2) Referee: Proposed nurf-1.1 and nurf-1.2 (Usually reserved for paralogous genes but has been used in the past where a elegans gene has two orthologs in the target species even if they are fragments of the same gene.) - this seems to fit the C. briggsae scenario.

3) lin-15A/B example: Two distinct genes with no shared naming nurf-1A nurf-1B - shows that there is something different in species X compared to species Y - would also fit the C. briggsae scenario.

We could use the Gene_cluster class to store the original name and then have unique cgc names attached to the component genes.

Nurf-1.png

4) Could merge the genes into a single gene with non-overlapping transcript populations....simplifies for website, but not necessarily the best option.

How should we represent and name these sort of loci in the future?
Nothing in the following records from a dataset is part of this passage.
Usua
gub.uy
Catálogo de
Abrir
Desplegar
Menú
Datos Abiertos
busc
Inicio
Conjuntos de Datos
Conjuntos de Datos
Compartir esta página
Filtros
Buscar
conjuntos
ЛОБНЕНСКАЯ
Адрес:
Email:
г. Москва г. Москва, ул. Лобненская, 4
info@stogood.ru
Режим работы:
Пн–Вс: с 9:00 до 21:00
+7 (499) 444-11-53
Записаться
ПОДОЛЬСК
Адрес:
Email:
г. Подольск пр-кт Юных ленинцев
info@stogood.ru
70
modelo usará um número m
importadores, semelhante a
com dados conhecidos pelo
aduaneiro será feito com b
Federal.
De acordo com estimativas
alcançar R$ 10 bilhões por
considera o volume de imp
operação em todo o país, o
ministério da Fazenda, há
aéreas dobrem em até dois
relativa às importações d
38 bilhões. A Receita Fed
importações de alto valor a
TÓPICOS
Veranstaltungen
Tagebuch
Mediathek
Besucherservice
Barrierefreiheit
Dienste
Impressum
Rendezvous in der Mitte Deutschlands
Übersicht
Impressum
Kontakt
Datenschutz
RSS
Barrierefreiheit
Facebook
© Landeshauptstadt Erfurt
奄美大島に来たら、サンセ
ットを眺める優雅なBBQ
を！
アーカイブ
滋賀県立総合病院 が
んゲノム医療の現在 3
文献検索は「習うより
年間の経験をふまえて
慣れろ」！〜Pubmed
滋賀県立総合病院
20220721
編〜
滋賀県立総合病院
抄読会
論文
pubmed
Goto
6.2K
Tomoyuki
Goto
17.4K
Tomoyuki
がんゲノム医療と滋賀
Specific examples of unusual loci for reference:


* Non overlapping transcript populations with a bridging population single gene (like the C. elegans nurf-1)
Category 1) A single gene locus - single CGC name and single WBGene ID with non-overlapping isoforms.
-------------------------------
unc-105
hpo-12
D2023.1
DH11.5
F11F1.1 - Unusual loci
F26H11.2 - nurf-1

* Single transcript population giving rise to 2 gene products
-----------------------------------------------------------
** 1 gene curated
Category 1) A single gene locus - single CGC name and single WBGene ID with non-overlapping isoforms.
--------------
Prx-10 - Lots of ESTS displaying a single block containing the end and start.

** 2 genes curated
Category 2) Two completely different genes - two CGC names and two WBGene IDs
---------------
Maf-1::Mgl-2
F32D8.12::F32D8.11 - One appears to be in UTR of other.
Nola-3::c25a1.16 - Unusual as nola-3 is very similar to a yeast protein, small and would have been ignored in normal curation
Y53C12A.11::Y53C12A.6 - No coding overlap - Lots of ESTS displaying a single block containing the end and start.

W01A8.2::W01A8.8
-------------------------------
Non coding transcript populations overlaps 2 sets of coding transcripts also some evidence for a retained intron so could be a single transcript that is processed to give 2 functional forms?


Category 3) Two genes with shared Isoform naming - two CGC names and two WBGene IDs
* Complex transcript populations with some shared space.
lev-10::eat-18
-------------------------------
Y105E8A.7 a/b/e = lev-10
Y105E8A.7 c/d = eat-18
Small amounts of out of frame coding overlap

Cha-1::unc-17
-------------------------------
ZC416.8a = unc-17
ZC416.8b = cha-1
No coding overlap just shared transcriptional space in a UTR exon.


WB Meeting Minutes:

  • We can call them nurf-1A and nurf-1B, adopt a new class called "Locus" to group them together
  • Need to involve Tim Schedl for naming of the genes

Outstanding Help Desk Issues

  1. Question about other species' data in WormMine - any plans on this front?

Abby: no plan for other species in WormMine. Priority is updating data and include RNAi and Sequence curation.

  1. Some outstanding GBrowse issues - #2735 and #2745

Abby assigned Todd to respond to users who notified us about the bugs. #2720 and #2744 are for the same bug.